--- START ---
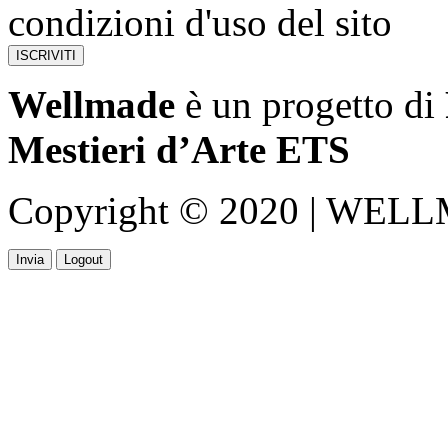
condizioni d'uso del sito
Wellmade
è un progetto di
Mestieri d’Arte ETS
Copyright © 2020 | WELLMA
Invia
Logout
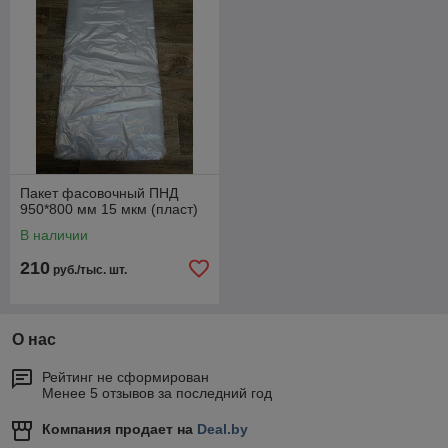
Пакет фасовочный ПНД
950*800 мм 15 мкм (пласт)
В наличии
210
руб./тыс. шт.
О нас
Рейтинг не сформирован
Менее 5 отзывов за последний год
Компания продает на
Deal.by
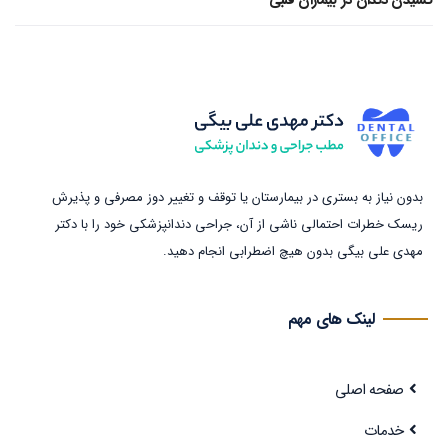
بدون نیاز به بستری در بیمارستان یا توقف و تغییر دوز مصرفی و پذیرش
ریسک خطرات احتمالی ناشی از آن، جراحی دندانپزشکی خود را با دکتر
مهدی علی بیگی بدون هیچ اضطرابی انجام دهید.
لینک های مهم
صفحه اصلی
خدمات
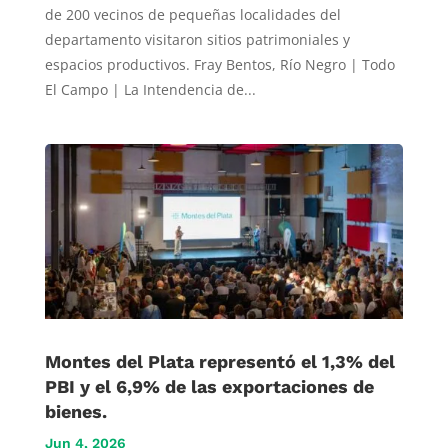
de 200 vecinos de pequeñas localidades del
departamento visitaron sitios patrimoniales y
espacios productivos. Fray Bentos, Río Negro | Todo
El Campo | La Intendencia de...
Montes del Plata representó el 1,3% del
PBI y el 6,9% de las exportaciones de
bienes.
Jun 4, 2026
--- END ---
→ EXERCISE
Return all lines in the data that include the word "بدون".

→ RESPONSE TO THE EXERCISE
بدون نیاز به بستری در بیمارستان یا توقف و تغییر دوز مصرفی و پذیرش
مهدی علی بیگی بدون هیچ اضطرابی انجام دهید.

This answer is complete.